- [EXERCISE PROMPT]
Where the string "that" occurs in the material below, report the whole line.

[INPUT RECORDS — start]

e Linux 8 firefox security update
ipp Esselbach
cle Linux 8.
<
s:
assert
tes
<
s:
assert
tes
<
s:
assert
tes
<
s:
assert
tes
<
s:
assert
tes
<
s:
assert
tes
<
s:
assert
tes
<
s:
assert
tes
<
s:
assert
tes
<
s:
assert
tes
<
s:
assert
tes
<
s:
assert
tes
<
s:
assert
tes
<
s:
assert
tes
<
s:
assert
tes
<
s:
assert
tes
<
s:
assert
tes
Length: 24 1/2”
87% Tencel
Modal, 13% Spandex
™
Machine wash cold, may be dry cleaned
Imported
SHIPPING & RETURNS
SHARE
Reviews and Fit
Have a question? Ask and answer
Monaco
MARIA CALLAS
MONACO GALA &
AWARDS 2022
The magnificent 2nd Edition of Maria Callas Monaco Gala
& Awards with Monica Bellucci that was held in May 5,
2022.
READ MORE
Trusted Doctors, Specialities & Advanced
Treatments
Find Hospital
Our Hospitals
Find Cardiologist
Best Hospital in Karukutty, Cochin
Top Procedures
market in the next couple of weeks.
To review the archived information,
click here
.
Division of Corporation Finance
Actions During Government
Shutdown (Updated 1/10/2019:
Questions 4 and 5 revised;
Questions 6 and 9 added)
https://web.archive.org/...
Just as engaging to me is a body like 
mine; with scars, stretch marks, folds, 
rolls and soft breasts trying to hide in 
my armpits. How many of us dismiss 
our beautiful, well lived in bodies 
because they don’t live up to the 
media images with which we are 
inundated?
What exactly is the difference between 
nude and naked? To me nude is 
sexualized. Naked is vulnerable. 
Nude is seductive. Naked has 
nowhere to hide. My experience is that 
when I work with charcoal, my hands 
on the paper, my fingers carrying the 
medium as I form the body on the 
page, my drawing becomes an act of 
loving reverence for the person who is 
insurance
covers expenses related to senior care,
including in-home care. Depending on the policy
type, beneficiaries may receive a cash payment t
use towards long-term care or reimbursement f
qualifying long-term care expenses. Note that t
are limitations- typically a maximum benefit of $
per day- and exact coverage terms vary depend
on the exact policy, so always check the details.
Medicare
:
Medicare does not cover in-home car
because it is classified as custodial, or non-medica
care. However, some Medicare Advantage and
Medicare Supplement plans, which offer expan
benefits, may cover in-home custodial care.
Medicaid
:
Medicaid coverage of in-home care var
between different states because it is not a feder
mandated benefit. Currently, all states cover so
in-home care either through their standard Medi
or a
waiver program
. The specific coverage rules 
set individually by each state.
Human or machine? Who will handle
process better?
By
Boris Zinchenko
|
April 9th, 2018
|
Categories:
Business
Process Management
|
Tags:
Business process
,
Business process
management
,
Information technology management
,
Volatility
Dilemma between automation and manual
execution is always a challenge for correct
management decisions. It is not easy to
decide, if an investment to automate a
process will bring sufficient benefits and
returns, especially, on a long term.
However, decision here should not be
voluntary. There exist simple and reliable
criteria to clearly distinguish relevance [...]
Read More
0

[INPUT RECORDS — finish]

- [SOLUTION TO THIS EXERCISE]
& Awards with Monica Bellucci that was held in May 5,
nowhere to hide. My experience is that 
qualifying long-term care expenses. Note that t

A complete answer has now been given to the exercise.